Halve waarheid 4: Het publiceren van korte verhalen is goed voor je naamsbekendheid en kan je dus helpen bij het uitgeven van je roman
Het gebeurt soms inderdaad dat schrijvers die met korte verhalen debuteren in een literair tijdschrift, worden opgemerkt door een uitgever. In die zin kan het helpen om eerst korte verhalen te schrijven.
Toen ik al een paar bundels had uitgegeven, gebeurde het me af en toe dat als ik een verhaal had gepubliceerd in een literair tijdschrift, een uitgever me liet weten dat ie het waardeerde.
Maar het is niet zo dat een kort verhaal in een literair tijdschrift je een bekendheid geeft bij het grote publiek. Daar is de oplage van literaire tijdschriften gewoon niet hoog genoeg voor. Uitgeverijen verwachten niet dat lezers massaal naar de boekwinkel rennen om daar een boek te kopen van een schrijver die onlangs voor het eerst een verhaal publiceerde in Hollands Maandblad of Tirade.
Halve waarheid 5: Een goede schrijver van korte verhalen is een goede romanschrijver (en vice versa)
Het korte verhaal is een ander genre dan de roman, ook al zijn er bibliotheken en boekwinkels die ze kriskras door elkaar plaatsen.
Sommige schrijvers kunnen subliem korte verhalen schrijven, maar geen roman. Andersom komt ook voor.
Er zijn korte verhalenschrijvers die daarnaast uitblinken in het schrijven van toneel (Tsjechov), of in het schrijven van poëzie (Raymond Carver) of in het vertalen (Lydia Davis), of die echt vooral verhalen schrijven en daar een Nobelprijs mee winnen (Alice Munro).
Toegegeven, er zijn schrijvers die in alles uitblinken, zoals een van mijn helden, Hugo Claus. Ik bewonder zijn korte verhalen, zijn poëzie, zijn toneelstukken en zijn romans.
Maar toch, niet ieder goede marathonloper is een goede sprinter. Of sterker nog: het is uitzonderlijk als iemand in beide disciplines uitblinkt.
En jij?
Vind jij dat iemand die een roman wil schrijven zich eerst het korte verhaal eigen moet maken? Waarom vind je dat? Wat is de weg die je zelf hebt afgelegd of die je aan het afleggen bent?
Dag Ton, ik ga voor halve waarheid 4. Waarom?
Publiceren in een literair tijdschrift geeft geen garantie op succes. Succes als boekenverkoop, uitnodigingen van uitgevers, aandacht van de journalistiek. Reacties van professionele en andere lezers kunnen wel wijzen op hoe je tekst overkomt.
Het is mijn ervaring dat publiceren op een eigen platform – zoals dit of mijn eigen blog – wel degelijk mogelijkheden geeft voor succes.
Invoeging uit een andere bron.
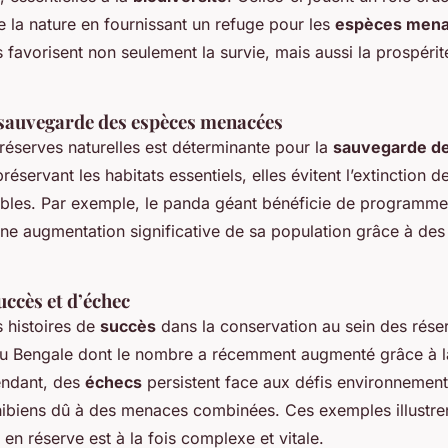
 la nature en fournissant un refuge pour les
espèces men
 favorisent non seulement la survie, mais aussi la prospéri
 sauvegarde des espèces menacées
réserves naturelles est déterminante pour la
sauvegarde d
préservant les habitats essentiels, elles évitent l’extinction
bles. Par exemple, le panda géant bénéficie de programme
une augmentation significative de sa population grâce à des
uccès et d’échec
s histoires de
succès
dans la conservation au sein des réser
 du Bengale dont le nombre a récemment augmenté grâce à l
endant, des
échecs
persistent face aux défis environnemen
ibiens dû à des menaces combinées. Ces exemples illustren
en réserve est à la fois complexe et vitale.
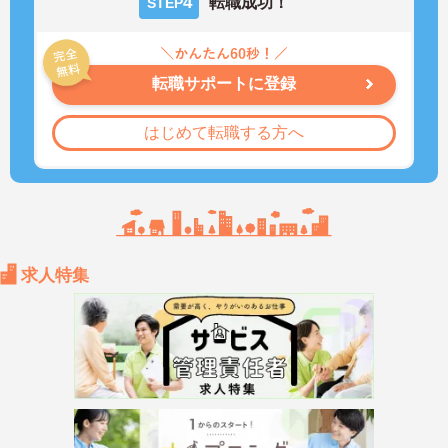
4
転職成功！
STEP
転職サポートに登録
はじめて転職する方へ
求人特集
Dat is dan weer afhankelijk van een netwerk of een publiek. Volgers.
Ik ben tien jaar zelfstandig geweest en vanaf het moment dat ik begon met bloggen was het niet meer nodig om acquisitie te plegen. Mogelijke klanten konden me volgen en zelf zien wat ik in huis had.
Nu zul je denken dat dit met (literair) schrijven anders is. Ook hier is ‘laten zien wat je waard bent’ een goede insteek. Je bent daar zelf een voorbeeld van. Ben ook benieuwd wat je dat oplevert.
Naast zakelijke teksten schreef ik ook essays. Daardoor ben ik diverse malen gevraagd door redacteuren om aan boeken mee te werken, artikelen te schrijven of een lezing te verzorgen. Bij elkaar toch zeker twintig keer. Soms betaald.
Recent voorbeeld: onlangs herplaatste ik een oud essay van 4000 woorden, vanuit de gedachte ‘wie kent dit nog?’ Niemand, terwijl toch veel van mijn volgers oudgedienden zijn. Ik kreeg er veel reacties op. Mijn huisarts is één van hen.
Toevallig resoneerde mijn tekst over ‘sterfelijkheid’ nu meer dan ooit, omdat een vriend van hem palliatief is. Daardoor ervoer hij mijn tekst als ‘Prachtig’ en ’Aansluitend bij zijn huidige belevingswereld’. Privé meldde hij om die reden nu ook mijn boeken te gaan kopen. Het kan verkeren.
Groet, Huub
Dankjewel voor het verrijken van de blogpost, Eus. Wauw.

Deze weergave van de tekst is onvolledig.